Answer: The day I stop dreaming will be the day I die. I have several passion projects in the works. One is a film that I know will cost tens of millions of dollars to make. I know I am not ready to make that one yet, but I am building my street cred, my industry reputation, my skill sets, and my team. Every project I take on is related to that film one way or another. Slowly, but surely, I am headed in the right direction. I knew that it would be one of those “this took ten years to get off the ground” kind of stories. I’ve been working on it for two years now, and I’m right on track.
6) What is considered success in our society today? How do you define success?
Answer: I think society defines success in terms of materialism, which is unfortunate. Popularity and wealth seem to always be a sign of success. A harsh reality, especially in the film business, is that you need money and fame in order to succeed.
I wrestled with that demon some time ago. I’ve always wanted to make art for art’s sake, I’ve always feared that money or fame would corrupt me if I wanted them. But what I realized is that those are goals, not THE goal. They are pieces on the chess board, nothing more.
To me, success is an ethereal thing. It’s intangible and almost unobtainable. Or rather, it’s such a fleeting thing that you have to keep obtaining it every minute of every day.
To me, success is not giving up. I don’t really know what success tastes like.
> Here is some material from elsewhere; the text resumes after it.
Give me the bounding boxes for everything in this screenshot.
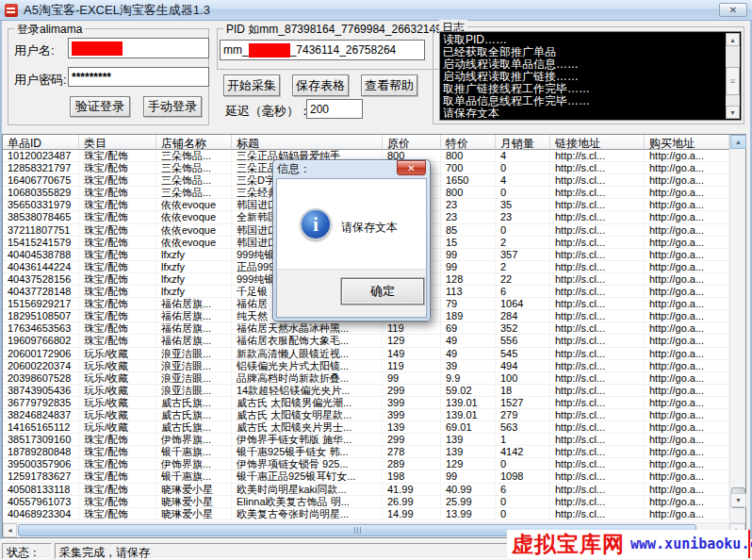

I know what failure tastes like and it’s bitter. But I learned that the only way to really fail is to stop trying. Quitting while you’re ahead, quitting when you’re behind –you quit, you fail. But if you get knocked down and you get back up, then there’s something to that.
You have to get up every day. Like I say, fail forward. Mess up big. Do it again, but do it differently. Make different mistakes.
Keep going. Know that you deserve to win, to succeed. But no one is going to hand you your dream. You have to take it, and grab it, work for it, keep it in sight, protect it, nourish it, educate it, and feed it.
You have to do it. Every day. Make the Energizer Bunny look like a freaking couch potato. That’s what separates the men from the boys. The so-called winners from the so-called losers.
As Dory says in ‘Finding Nemo’, “Just keep swimming.” And when things break down, do what Jennifer Connelly says and maybe try again tomorrow.